My friends in Tel Aviv are so blasé about the attacks on Ashkelon (Sderot isn’t even worth a comment) and how those on the periphery are used to it. They, in Tel Aviv are only analyzing how many people haven’t been killed from missile attacks (forget about the quality of life issues). During the expulsion they continued their lives as if nothing else was going on.

That says something very scary.

“Face to Face” didn’t fail to “settle in the hearts” the fate of the settlers.

The problem is much deeper. Those on the left, and perhaps even the average Israeli, have completely disengaged from everybody else as long as it doesn’t affect them directly, so of course the campaign failed.

Why should the average Israeli care about settlements or the Land of Israel when they don’t even care about the effect of missile attacks on Ashkelon, Sderot, or Kiryat Shmoneh.

Settler, take a number.

2 + 2 = 4.


JoeSettler said...

Discussing this with Jameel, he blames the NRP for failing to educate the Israeli public for all the years they had control of the education system. Their only concern was for state-religious schools, not for introducing Torah values to the entire Jewish population.
I’ll leave it for him to continue this comment.

tafka PP said...

Those on the left, and perhaps even the average Israeli, have completely disengaged from everybody else as long as it doesn’t affect them directly


This is simply not true. Also, you have incorrectly paraphrased the commenter on Jameel's site who wasn't asking that question at all- perhaps because it fits in better with your bitter little hypothesis.

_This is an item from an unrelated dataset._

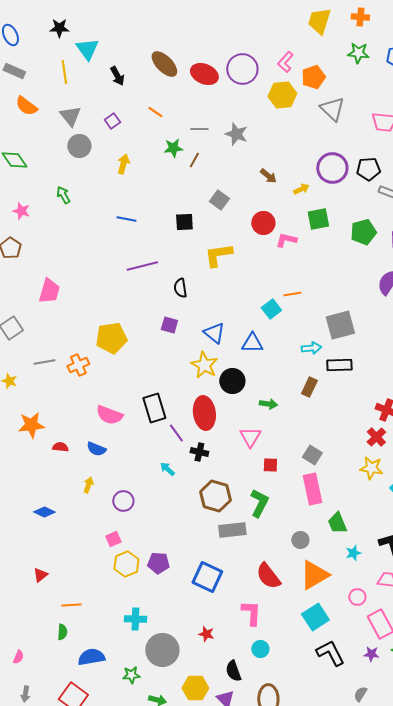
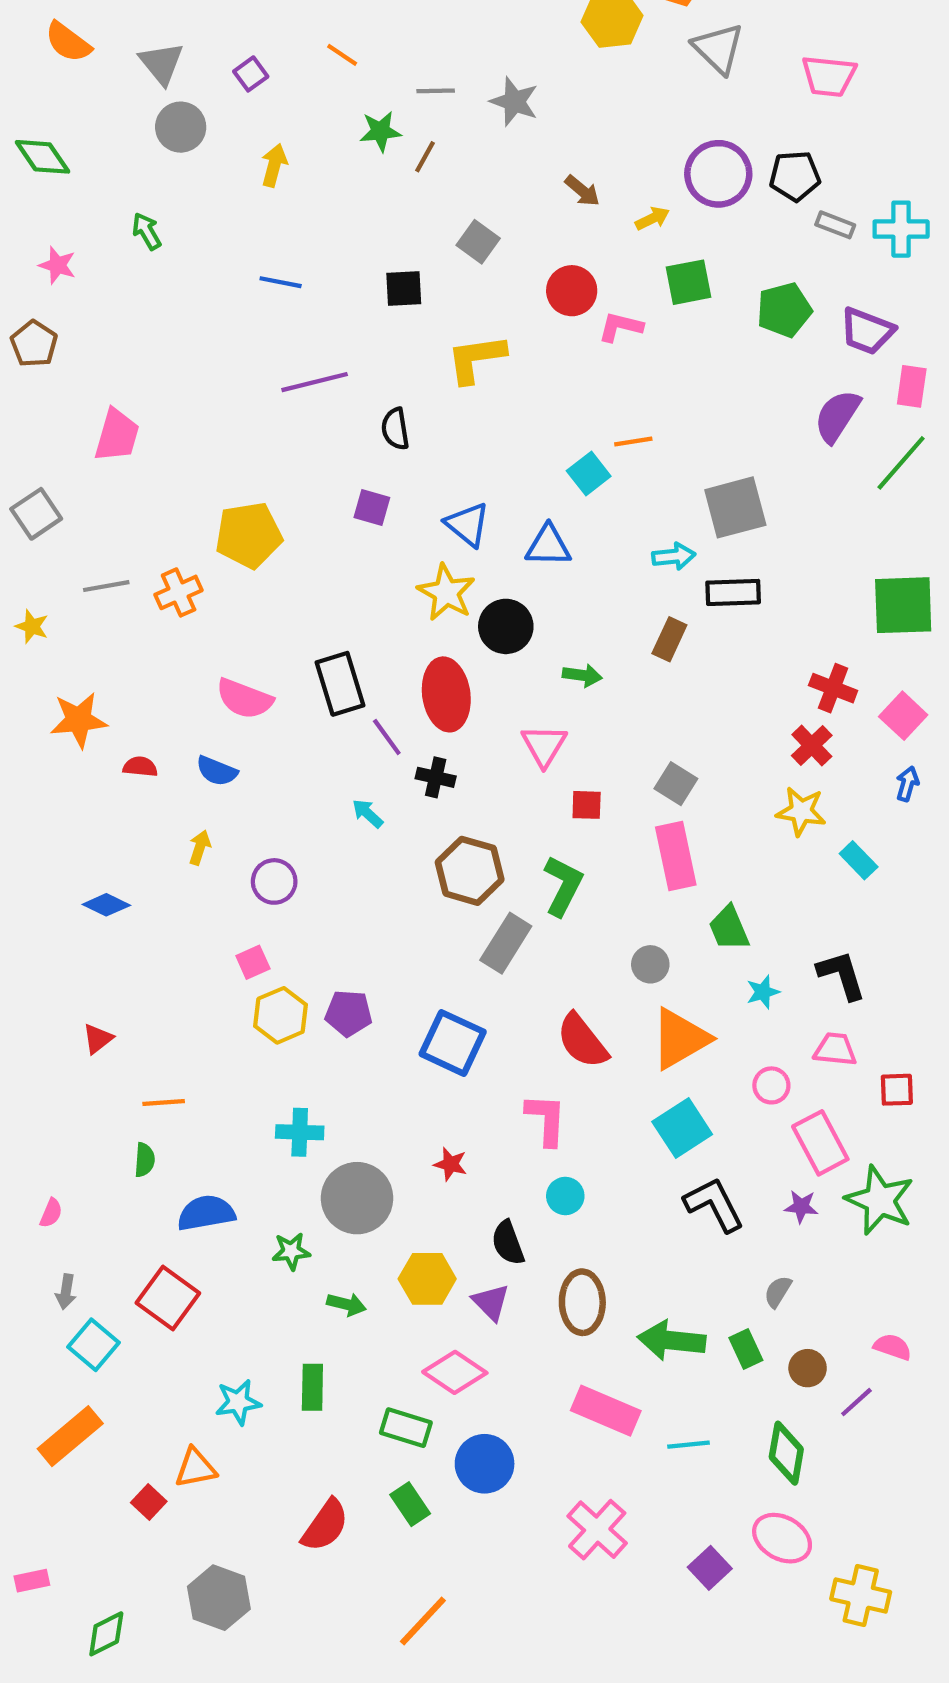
gray rectangle: (232, 530) -> (506, 943), turned -52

An alternative interpretation of what you suggest: During the disengagment and in the run-up, the "Orange" campaigning (including "Face-to-Face") was very alienating for the majority of Israelis, most of whom are neither Orange nor Blue but somewhere in between. It was all very "them and us", and perpetuated that way deliberately as the expulsion drew closer. So how would you expect your "average israeli" (whatever the hell you mean by that) to relate to, or empathise with, people proclaiming that anyone who doesn't protest the disengagement cannot call themselves a Jew- or an Israeli?

I remember how angry you got when on Zeev's site I said that the settler leadership needed to take some responsibility: I still don't see why you feel it is acceptable to lay all the blame at the door of the "Left". It clearly isn't as simple as that. And if you still choose to think it is, well, good luck to you. Who knows if you even care what anyone who even associated with the allegedly uncaring and heartless Left has to say as a response.

JoeSettler said...

The quote on Jameel’s site was:
“Zeh Sefer Toldot Adam said...
If only you guys cared so much for the poor in the southern development towns as you did for the land of Gaza... then you might see some miracles.”

This indicates to me that the author feels that the Settlers don’t care or do anywhere near enough for the development towns. A discussion that Jameel will be clearly disproving in a future post.


I find it interesting, that most (if not all) the left-wing rallies/protests before the hitnakut could not draw a crowd unless there was a big name entertainer involved. TA residents were clearly willing to go out and protest - as long as they got something directly out of it.

It was amusing to watch the over-hyped and over-advertised Dizengoff to Kikar Rabin march barely get a few hundred people (much less Ayalon’s various protests) and how the media then tried to spin it on live TV, but just add a free concert and the protests gets as jam-packed as a... free concert.

I have quite a number of secular, left, and far left friends. We meet nearly every week and I listen quite carefully to what they have to say. (We don’t meet to talk politics or religion, but the subjects tend to come up).

Half of them have no opinion on anything and don’t care about what is going on outside their own “daled amot’, the other half are quite rabid in their laying of blame for everything on the chareidim, religious, settler, rightist, etc.

I’ve had my fill of their blaming the settlers for everything (including not abandoning their homes when ordered too), and how the rocket attacks on Ashkelon are meaningless, and Sderot really doesn’t even deserve a mention.

As an amusing aside, one friend, when he heard it wasn’t going to be, was quite adamant that one of the under-attack southern towns should also be evacuated, until I pointed out to him that it wasn’t a post-67 settlement. He quickly stopped that rant.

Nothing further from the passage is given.